⚠ Spoilers ahead — This article contains plot details from The Blood of Tharta (Book One). If you haven’t read it yet, find out more here.

Khe is over seven feet tall. She is half-Firg — her giant stature inherited from her Firg mother, her Del’Marahan brown skin, hazel eyes, and thick braided hair bound with gold rings from her father. She carries a kite shield and bastard sword slung over her back. She crossed into Mordikhaan from Dancare a decade before the story begins, looking for steady work as a sellsword.

She is, by every measurable standard, the most physically capable person in the book. She is also, by every measurable standard, the most principled.

The Code

Khe’s code of honour was instilled by her Pheffist father — an ascetic tradition that shapes every decision she makes. Where other mercenaries spend their gold on wine and women and the accumulation of wealth, Khe uses her pay for food, iron-capped boots, armour repairs, and the occasional hot bath. Nothing more. She does not want to be rich. She wants to do good work well, and to be able to look at herself clearly.
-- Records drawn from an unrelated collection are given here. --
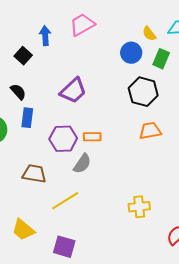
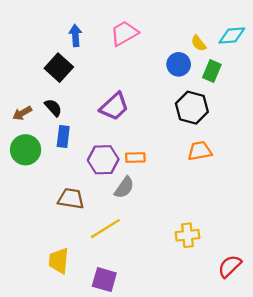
blue arrow: (45, 36) -> (75, 35), moved
black square: (23, 56) -> (59, 68), size x1.4
yellow trapezoid: (23, 230) -> (59, 261), turned 55

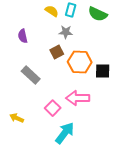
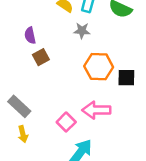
brown square: (57, 52) -> (41, 57), moved
gray rectangle: (31, 75) -> (19, 106), moved
yellow arrow: (17, 118) -> (23, 134), turned -128

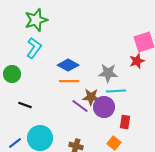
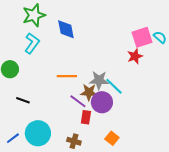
blue diamond: (68, 65) -> (66, 29), moved, turned 50
gray star: (108, 73) -> (99, 80), moved
cyan line: (116, 91) -> (114, 86), turned 48
red rectangle: (125, 122) -> (86, 117), moved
This is not naivety. Khe is not unaware of how Mordikhaan works. She simply chooses not to operate by its rules. The book described her this way on the site: “She had always fought well, slain those that needed to die, and been, as far as she could fathom, magnanimous in victory.”

A code of honour in a world that punishes honour is not a comfortable thing to carry. The story is interested in what it costs her.

The Only Woman of Tallfolk Blood North of Dancare

Khe is the only woman of Tallfolk blood north of Dancare — a fact that marks her as an outsider in every space she occupies. Half-Firg in a human realm, a woman in a mercenary world that is almost entirely male, operating by a personal code that makes her incomprehensible to most of the people she works alongside.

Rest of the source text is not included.